Alonso va rezagado; mientras bajaba, ha tropezado y se le ha quedado el pie atrapado entre el raíl y la rueda de su locomotora. Estiramos como podemos para liberarlo y oigo el péndulo de la muerte que hace tictac en mi oído.

Aunque herido, conseguimos liberarle el pie a Alonso, corremos hacia nuestra salvación y la onda expansiva de la primera explosión que se eleva causando un terrible desastre nos ayuda un poco, ya que nos lanza a los tres hacia el murete.

Mi hermano acude a ayudarme a levantarme, y al ver su cara, a pesar de mi aturdimiento, vuelvo a respirar de nuevo y lo llevo hacia las bicicletas.

– ¡Ves cómo lo hemos conseguido! -dijo él, casi burlándose.

– Vaya, ¿ahora sonríes?

– ¡En noches como ésta, sí! -responde él sin dejar de pedalear.

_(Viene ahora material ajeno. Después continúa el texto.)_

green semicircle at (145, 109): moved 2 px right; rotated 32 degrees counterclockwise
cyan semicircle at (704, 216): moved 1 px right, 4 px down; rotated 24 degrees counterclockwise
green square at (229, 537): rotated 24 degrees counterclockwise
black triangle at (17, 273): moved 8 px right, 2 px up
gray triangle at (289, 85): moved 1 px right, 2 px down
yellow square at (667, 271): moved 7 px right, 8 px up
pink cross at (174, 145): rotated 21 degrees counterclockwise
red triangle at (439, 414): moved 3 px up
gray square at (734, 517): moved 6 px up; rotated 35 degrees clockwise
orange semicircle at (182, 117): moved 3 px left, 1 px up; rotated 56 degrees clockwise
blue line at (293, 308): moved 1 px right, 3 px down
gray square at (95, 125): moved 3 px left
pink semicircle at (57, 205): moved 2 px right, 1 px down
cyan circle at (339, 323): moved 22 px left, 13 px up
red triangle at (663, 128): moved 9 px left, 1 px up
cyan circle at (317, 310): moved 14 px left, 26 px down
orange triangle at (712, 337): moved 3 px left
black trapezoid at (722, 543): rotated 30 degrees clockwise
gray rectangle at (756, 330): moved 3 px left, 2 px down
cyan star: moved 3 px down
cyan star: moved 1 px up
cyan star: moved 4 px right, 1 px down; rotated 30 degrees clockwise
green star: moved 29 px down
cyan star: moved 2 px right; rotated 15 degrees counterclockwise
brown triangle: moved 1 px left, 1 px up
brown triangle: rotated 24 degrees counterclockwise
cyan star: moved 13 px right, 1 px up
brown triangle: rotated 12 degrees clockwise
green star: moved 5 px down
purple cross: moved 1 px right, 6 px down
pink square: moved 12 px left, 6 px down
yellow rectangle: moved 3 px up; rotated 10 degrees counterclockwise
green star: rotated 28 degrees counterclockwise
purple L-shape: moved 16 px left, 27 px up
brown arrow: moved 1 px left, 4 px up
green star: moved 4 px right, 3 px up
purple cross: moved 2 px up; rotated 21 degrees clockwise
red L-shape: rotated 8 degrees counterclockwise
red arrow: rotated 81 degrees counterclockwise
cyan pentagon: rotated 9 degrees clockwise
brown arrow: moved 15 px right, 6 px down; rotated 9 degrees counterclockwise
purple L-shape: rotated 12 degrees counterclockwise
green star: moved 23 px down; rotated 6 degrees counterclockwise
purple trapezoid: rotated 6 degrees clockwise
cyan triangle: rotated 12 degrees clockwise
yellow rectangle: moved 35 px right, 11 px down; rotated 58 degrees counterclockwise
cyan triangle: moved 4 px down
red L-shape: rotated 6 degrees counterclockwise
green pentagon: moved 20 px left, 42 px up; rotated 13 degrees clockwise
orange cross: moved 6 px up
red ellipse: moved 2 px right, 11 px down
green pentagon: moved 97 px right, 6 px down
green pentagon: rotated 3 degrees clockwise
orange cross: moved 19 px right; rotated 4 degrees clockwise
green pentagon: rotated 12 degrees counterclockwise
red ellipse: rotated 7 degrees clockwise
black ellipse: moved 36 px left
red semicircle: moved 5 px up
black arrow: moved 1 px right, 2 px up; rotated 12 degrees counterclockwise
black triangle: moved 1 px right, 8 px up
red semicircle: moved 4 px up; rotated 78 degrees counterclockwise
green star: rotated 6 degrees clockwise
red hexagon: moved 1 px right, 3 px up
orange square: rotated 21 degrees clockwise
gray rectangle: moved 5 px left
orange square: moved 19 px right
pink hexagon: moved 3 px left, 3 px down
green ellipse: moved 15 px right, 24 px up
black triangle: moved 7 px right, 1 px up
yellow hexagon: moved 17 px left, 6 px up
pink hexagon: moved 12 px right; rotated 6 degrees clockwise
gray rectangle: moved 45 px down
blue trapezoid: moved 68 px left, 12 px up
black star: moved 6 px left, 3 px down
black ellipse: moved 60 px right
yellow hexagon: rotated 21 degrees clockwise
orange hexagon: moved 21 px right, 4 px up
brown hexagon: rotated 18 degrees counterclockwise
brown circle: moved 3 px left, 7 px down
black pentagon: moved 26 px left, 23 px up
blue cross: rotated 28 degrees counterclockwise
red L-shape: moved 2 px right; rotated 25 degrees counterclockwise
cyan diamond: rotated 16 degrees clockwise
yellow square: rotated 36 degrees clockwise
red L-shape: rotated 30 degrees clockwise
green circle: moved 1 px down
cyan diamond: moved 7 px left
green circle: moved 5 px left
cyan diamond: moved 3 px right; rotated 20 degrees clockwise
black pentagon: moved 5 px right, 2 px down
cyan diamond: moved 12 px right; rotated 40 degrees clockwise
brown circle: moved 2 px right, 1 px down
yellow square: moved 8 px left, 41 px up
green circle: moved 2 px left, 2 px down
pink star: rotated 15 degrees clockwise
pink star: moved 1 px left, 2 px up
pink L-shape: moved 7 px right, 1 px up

A lo lejos, se suceden las explosiones, una lluvia de hierro cae del cielo. Hasta donde estamos sentimos el calor. De noche y en bici, paramos un momento y nos volvemos.

Mi hermano sonríe con razón. No es la noche del Catorce de Julio, ni la de San Juan. Es el 10 de octubre de 1943, pero al día siguiente, a los alemanes les faltarán doce locomotoras: son los fuegos artificiales más bonitos que podíamos ver.